# pictures



## BillieJeAn (Oct 20, 2011)

Waffles  
she started shedding today, but these are pictures of yesterday. She's shed her head and her chin seems EXTRA white now. i'll post pictures of her when she's completely shed


----------



## Strange_Evil (Oct 20, 2011)

Gorgeous tegu.


----------



## BillieJeAn (Oct 20, 2011)

thanks


----------



## babyyitslove (Oct 20, 2011)

She's so tiny! Little pocket sized tegu.


You'll laugh at these pictures in a year or two. Lol


----------



## BillieJeAn (Oct 20, 2011)

she is tiny, but man, she's growing fast! she's grown five inches already

lol yeah, when she's bigger than the household dogs i wont even be able to imagine how small she was


----------



## Aardbark (Oct 20, 2011)

Looks great. I always love those pics where the gu is like, "Eeep!"

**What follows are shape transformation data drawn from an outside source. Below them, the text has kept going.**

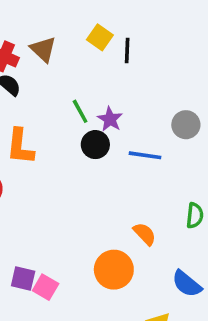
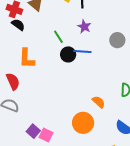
purple star: (110, 119) -> (84, 27), moved
blue line: (145, 155) -> (82, 52), moved
purple square: (23, 278) -> (33, 131), turned 32

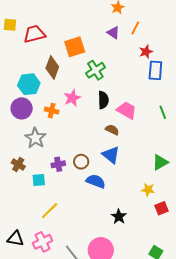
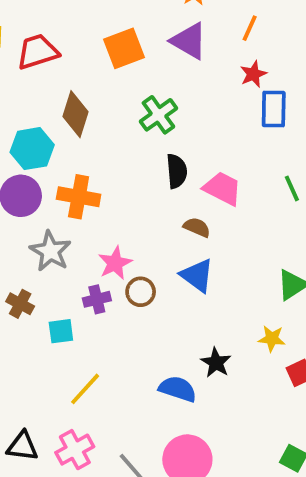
orange line: (135, 28) -> (250, 28), moved
purple triangle: (113, 33) -> (189, 41), size x1.5
orange square: (75, 47) -> (124, 48), moved
pink star: (72, 98) -> (115, 263), moved
orange cross: (52, 111) -> (79, 197), size x1.5
blue semicircle: (96, 181) -> (178, 389), moved
black star: (119, 217) -> (216, 363), moved

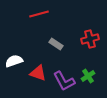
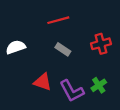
red line: (39, 14) -> (58, 20), moved
white semicircle: (14, 61) -> (16, 47), moved

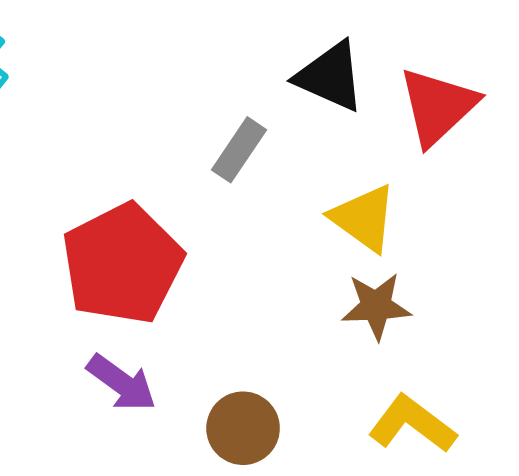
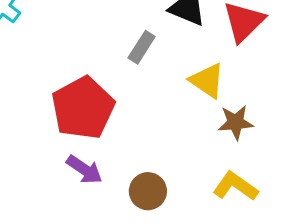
brown star: (376, 306) -> (236, 122), moved

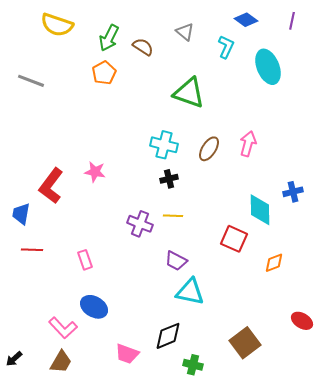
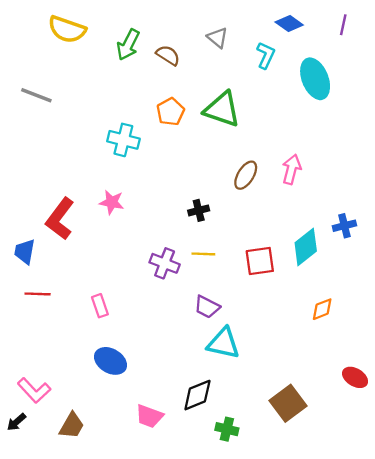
orange pentagon: (104, 73) -> (170, 112), moved
cyan cross: (164, 145) -> (123, 140), moved
cyan diamond: (260, 210) -> (306, 247), turned 52
red square: (234, 239) -> (260, 261), moved, turned -32
pink L-shape: (63, 328) -> (34, 390), moved

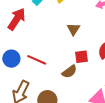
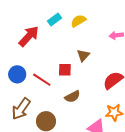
red square: (81, 57) -> (65, 70), moved

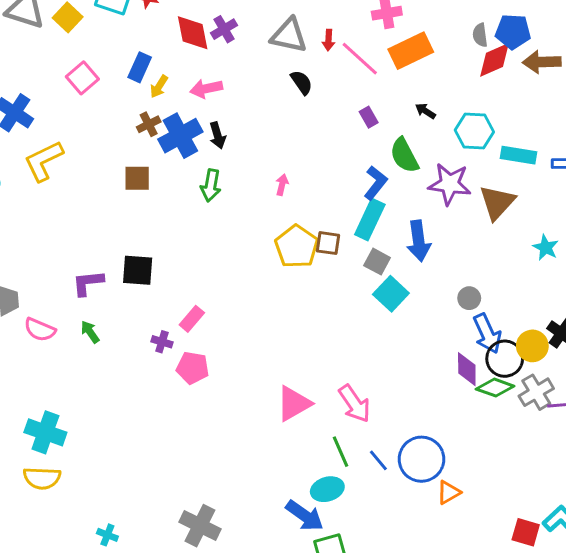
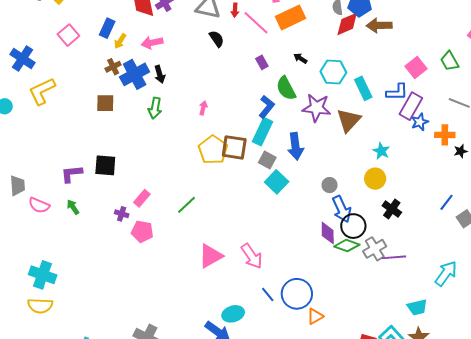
cyan rectangle: (519, 155) -> (363, 88), turned 55
brown square: (328, 243) -> (234, 147), size x1.5
yellow circle: (532, 346) -> (375, 179), moved
green line: (341, 452) -> (187, 205), moved, turned 70

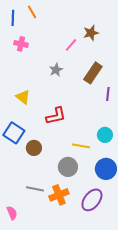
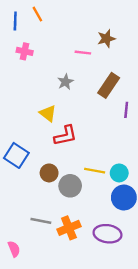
pink line: (71, 45) -> (83, 53), turned 56
yellow triangle: (23, 97) -> (48, 113), moved
cyan circle: (105, 135) -> (119, 173), moved
brown circle: (34, 148) -> (49, 173), moved
gray circle: (68, 167) -> (70, 186), moved
purple ellipse: (92, 200) -> (108, 234), turned 60

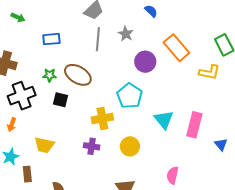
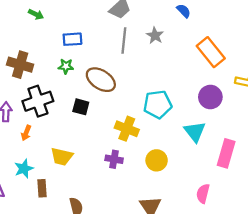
purple circle: (145, 62) -> (210, 97), moved
green star: (50, 75) -> (66, 66), moved
cyan pentagon: (130, 96) -> (158, 104), turned 30
yellow cross: (102, 118) -> (127, 129), turned 30
pink rectangle: (194, 125) -> (226, 153), moved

Where did you get the name Waffles? Its a great name.


----------



## BillieJeAn (Oct 21, 2011)

Aardbark said:


> Looks great. I always love those pics where the gu is like, "Eeep!"
> 
> Where did you get the name Waffles? Its a great name.



Thanks haha. 

Waffles, I was eating waffles when she got to my house. And she's totally sweet like waffles


----------



## BillieJeAn (Oct 21, 2011)

http://www.youtube.com/watch?v=3iBoJ8mslL0&feature=youtube_gdata_player


----------



## Aardbark (Oct 21, 2011)

You should feed her.. waffles.


----------



## BillieJeAn (Oct 21, 2011)

Pahaha. She would probably eat it! She eats any kind of food infront of her


----------